Given information:
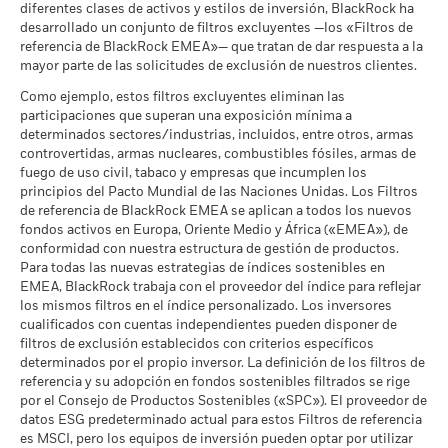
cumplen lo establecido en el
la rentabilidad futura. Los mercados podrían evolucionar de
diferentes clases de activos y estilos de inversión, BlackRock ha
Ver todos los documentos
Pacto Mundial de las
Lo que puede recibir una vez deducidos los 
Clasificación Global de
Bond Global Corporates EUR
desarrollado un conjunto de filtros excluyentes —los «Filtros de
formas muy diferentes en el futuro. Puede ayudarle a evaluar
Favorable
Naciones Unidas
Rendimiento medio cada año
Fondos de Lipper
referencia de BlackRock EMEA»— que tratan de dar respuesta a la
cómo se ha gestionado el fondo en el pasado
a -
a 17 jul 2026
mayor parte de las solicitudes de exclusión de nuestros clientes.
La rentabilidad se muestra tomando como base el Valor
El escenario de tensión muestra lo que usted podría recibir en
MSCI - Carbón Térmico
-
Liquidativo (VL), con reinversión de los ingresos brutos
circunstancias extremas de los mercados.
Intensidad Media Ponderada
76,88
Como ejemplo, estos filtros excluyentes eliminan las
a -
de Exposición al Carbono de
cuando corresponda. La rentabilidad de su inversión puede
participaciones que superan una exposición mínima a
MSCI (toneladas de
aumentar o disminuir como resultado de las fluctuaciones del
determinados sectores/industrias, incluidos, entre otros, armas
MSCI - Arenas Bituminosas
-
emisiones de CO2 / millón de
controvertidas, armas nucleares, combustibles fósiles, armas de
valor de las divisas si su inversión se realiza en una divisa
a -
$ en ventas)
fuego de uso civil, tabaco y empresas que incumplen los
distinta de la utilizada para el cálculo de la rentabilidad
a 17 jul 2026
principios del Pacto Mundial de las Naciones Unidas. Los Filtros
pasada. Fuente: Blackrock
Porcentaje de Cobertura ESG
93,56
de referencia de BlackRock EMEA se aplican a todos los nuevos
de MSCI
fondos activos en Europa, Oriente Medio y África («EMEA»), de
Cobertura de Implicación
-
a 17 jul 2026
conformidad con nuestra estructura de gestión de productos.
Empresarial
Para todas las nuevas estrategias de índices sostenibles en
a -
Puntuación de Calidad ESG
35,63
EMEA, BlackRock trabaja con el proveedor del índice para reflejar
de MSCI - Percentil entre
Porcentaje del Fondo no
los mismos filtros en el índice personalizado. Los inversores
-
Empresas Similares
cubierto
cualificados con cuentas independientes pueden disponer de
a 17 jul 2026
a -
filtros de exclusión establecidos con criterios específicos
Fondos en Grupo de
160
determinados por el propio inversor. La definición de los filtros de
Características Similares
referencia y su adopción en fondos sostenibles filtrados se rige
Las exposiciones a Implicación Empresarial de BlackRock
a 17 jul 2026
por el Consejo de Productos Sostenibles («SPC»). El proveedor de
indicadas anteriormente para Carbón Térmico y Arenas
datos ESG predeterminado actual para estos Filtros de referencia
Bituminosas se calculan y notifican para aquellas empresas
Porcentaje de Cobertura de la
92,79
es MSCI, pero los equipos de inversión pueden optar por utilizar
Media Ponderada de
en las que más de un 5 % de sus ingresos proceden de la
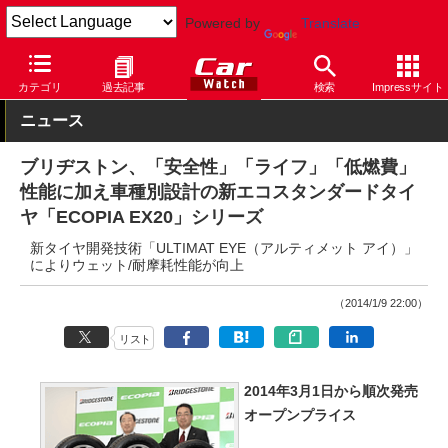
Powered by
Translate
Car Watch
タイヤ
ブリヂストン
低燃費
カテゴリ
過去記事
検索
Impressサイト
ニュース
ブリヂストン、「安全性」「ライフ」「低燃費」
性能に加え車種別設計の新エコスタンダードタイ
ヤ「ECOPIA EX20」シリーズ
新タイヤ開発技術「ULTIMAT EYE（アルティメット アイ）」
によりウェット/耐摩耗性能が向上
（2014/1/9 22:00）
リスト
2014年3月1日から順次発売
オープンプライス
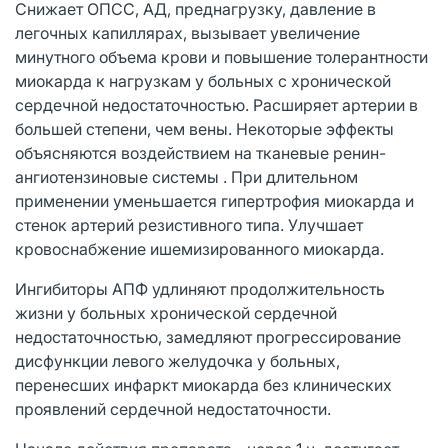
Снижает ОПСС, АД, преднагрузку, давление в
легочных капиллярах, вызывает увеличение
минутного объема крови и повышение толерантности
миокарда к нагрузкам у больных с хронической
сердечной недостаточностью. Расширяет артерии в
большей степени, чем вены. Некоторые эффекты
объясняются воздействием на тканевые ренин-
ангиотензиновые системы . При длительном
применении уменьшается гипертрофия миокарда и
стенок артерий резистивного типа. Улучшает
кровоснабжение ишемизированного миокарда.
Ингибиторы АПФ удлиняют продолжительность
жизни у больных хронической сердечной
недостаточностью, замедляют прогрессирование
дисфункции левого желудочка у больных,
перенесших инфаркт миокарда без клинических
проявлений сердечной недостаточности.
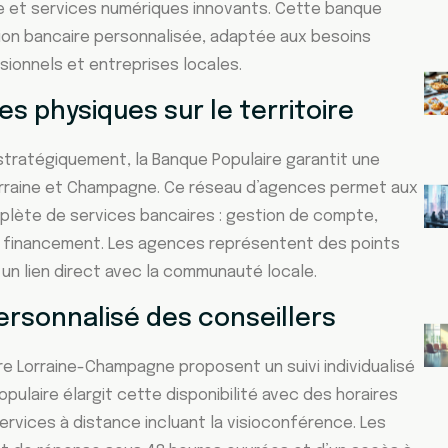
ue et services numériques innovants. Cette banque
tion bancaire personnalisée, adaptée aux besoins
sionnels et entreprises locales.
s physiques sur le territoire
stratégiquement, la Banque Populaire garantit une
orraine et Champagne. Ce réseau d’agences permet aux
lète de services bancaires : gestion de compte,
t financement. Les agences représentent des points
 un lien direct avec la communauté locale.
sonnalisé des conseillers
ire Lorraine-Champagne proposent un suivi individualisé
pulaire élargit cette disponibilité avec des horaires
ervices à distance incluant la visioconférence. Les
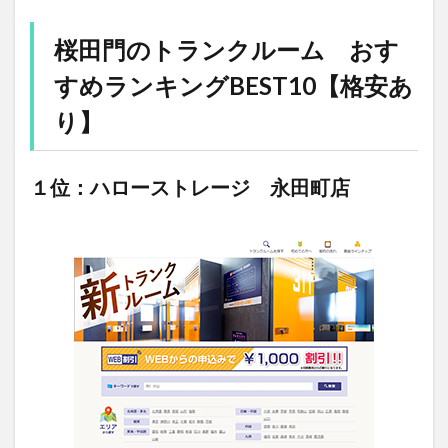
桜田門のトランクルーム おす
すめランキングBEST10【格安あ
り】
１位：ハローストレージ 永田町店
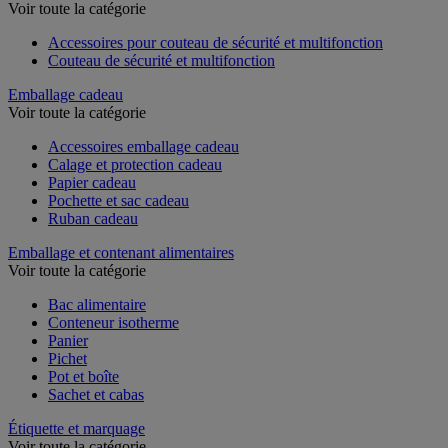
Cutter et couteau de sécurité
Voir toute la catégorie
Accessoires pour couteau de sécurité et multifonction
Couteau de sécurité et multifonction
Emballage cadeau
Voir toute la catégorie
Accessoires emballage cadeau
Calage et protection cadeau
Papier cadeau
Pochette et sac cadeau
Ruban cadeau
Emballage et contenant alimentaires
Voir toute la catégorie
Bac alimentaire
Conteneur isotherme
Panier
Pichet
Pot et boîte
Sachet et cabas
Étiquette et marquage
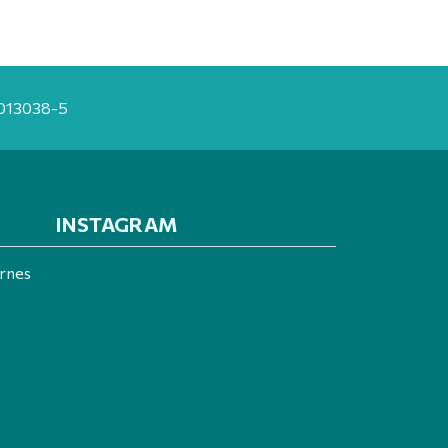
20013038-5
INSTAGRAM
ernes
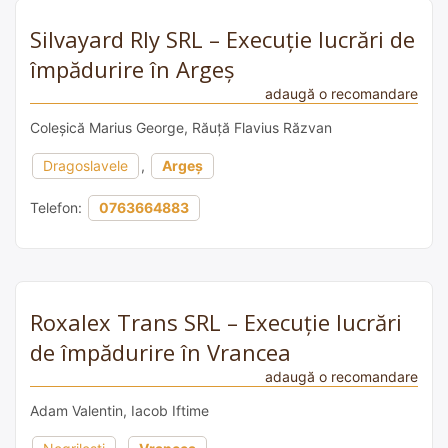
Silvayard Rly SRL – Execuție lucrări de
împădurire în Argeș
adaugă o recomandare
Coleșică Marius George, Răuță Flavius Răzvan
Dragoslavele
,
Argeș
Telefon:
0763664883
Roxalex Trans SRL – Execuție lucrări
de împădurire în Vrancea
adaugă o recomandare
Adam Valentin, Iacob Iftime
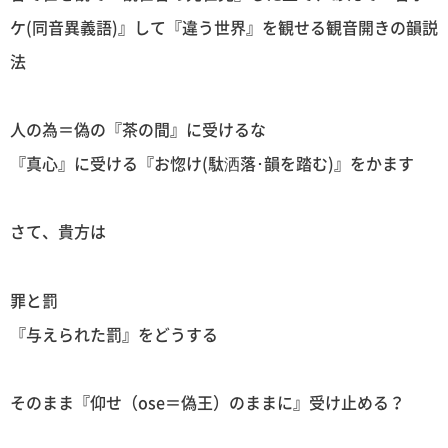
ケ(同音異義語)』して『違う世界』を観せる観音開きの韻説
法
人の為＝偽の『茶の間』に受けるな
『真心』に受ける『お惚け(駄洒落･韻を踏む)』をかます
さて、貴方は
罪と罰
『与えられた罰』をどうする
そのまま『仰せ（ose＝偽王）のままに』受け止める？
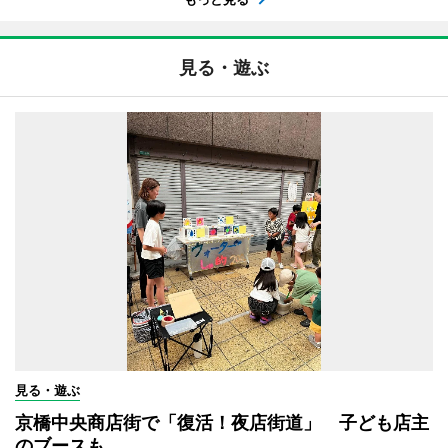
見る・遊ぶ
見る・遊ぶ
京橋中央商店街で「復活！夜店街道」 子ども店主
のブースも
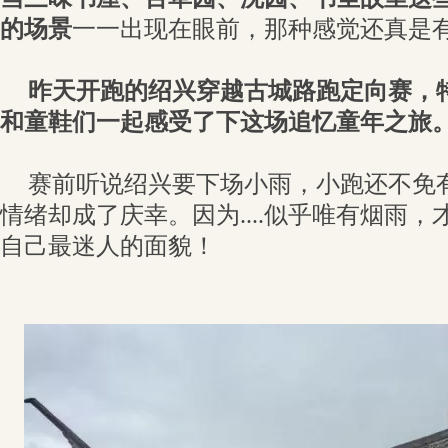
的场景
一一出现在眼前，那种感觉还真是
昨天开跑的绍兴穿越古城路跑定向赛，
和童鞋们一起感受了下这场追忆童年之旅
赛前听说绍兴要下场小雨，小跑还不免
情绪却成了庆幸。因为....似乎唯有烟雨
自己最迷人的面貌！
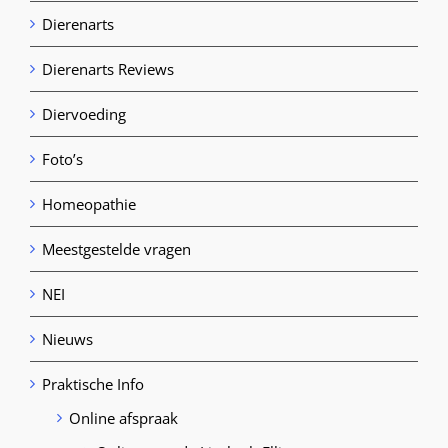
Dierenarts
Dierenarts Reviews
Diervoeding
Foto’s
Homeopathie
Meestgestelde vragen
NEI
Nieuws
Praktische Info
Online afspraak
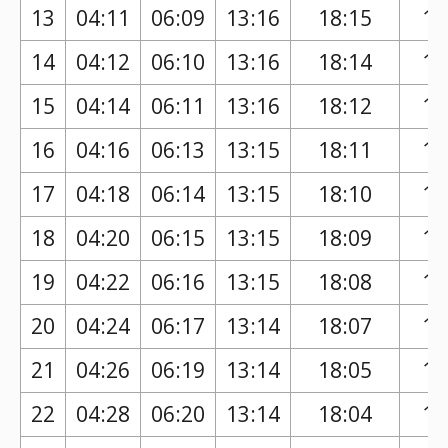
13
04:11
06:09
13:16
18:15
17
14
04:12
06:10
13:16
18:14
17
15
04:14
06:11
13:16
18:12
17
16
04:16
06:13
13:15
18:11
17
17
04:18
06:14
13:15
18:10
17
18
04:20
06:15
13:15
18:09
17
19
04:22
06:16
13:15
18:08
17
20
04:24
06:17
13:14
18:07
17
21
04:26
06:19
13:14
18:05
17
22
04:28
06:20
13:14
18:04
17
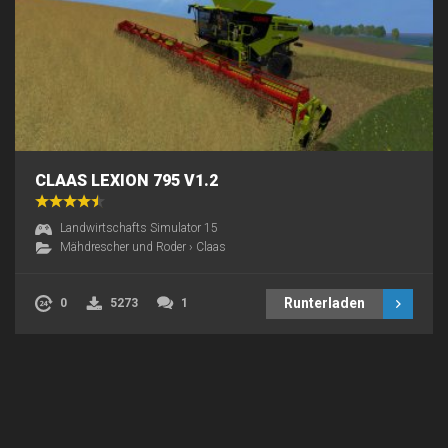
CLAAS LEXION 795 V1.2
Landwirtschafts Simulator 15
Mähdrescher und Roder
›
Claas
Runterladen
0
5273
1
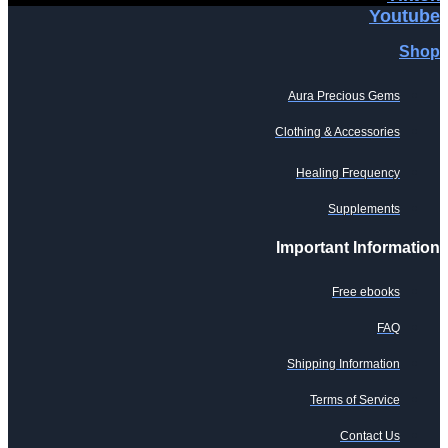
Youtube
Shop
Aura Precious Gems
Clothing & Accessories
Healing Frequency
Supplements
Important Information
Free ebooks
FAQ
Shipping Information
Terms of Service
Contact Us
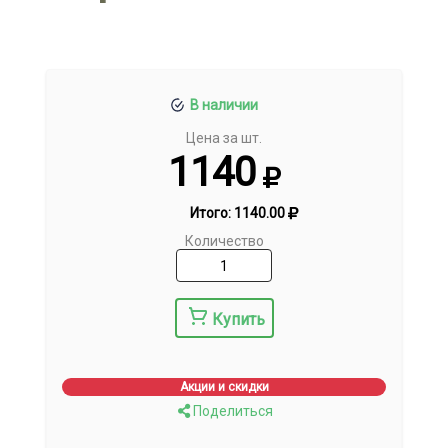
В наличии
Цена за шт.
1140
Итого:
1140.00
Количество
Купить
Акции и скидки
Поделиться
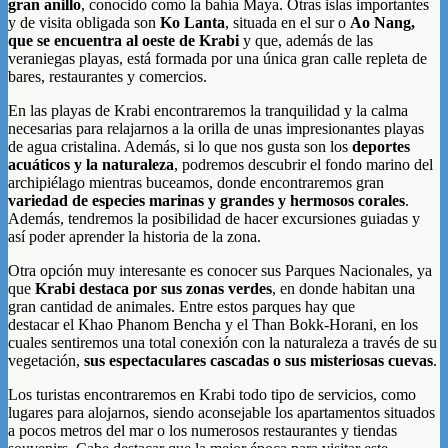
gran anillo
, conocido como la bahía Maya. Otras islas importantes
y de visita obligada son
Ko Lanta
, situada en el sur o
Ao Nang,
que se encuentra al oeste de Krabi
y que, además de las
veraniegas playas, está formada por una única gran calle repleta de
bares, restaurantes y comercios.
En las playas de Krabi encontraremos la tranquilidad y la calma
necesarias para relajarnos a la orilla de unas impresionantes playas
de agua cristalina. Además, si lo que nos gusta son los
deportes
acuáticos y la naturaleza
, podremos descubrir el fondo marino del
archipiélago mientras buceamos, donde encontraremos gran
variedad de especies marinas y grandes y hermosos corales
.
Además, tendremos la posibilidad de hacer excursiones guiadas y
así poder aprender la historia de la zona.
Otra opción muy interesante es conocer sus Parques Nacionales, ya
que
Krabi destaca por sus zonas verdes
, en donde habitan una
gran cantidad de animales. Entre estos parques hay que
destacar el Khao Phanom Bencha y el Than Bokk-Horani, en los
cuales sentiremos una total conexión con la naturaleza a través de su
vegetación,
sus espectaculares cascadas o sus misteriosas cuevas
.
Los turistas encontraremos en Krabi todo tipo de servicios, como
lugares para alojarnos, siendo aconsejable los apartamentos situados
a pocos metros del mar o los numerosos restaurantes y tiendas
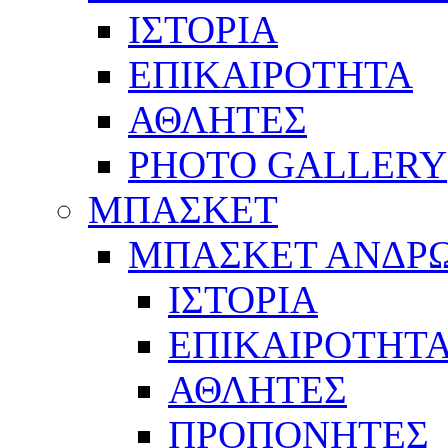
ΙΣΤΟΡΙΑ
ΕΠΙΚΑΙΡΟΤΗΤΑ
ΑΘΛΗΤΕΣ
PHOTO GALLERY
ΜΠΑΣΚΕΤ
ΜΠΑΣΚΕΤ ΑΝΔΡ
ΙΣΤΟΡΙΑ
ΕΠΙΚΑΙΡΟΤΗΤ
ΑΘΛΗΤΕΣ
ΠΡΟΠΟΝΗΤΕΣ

Prompt: Read through the entries, then copy every line where the string "excluyentes" is found.

Solution to this task:
desarrollado un conjunto de filtros excluyentes —los «Filtros de
Como ejemplo, estos filtros excluyentes eliminan las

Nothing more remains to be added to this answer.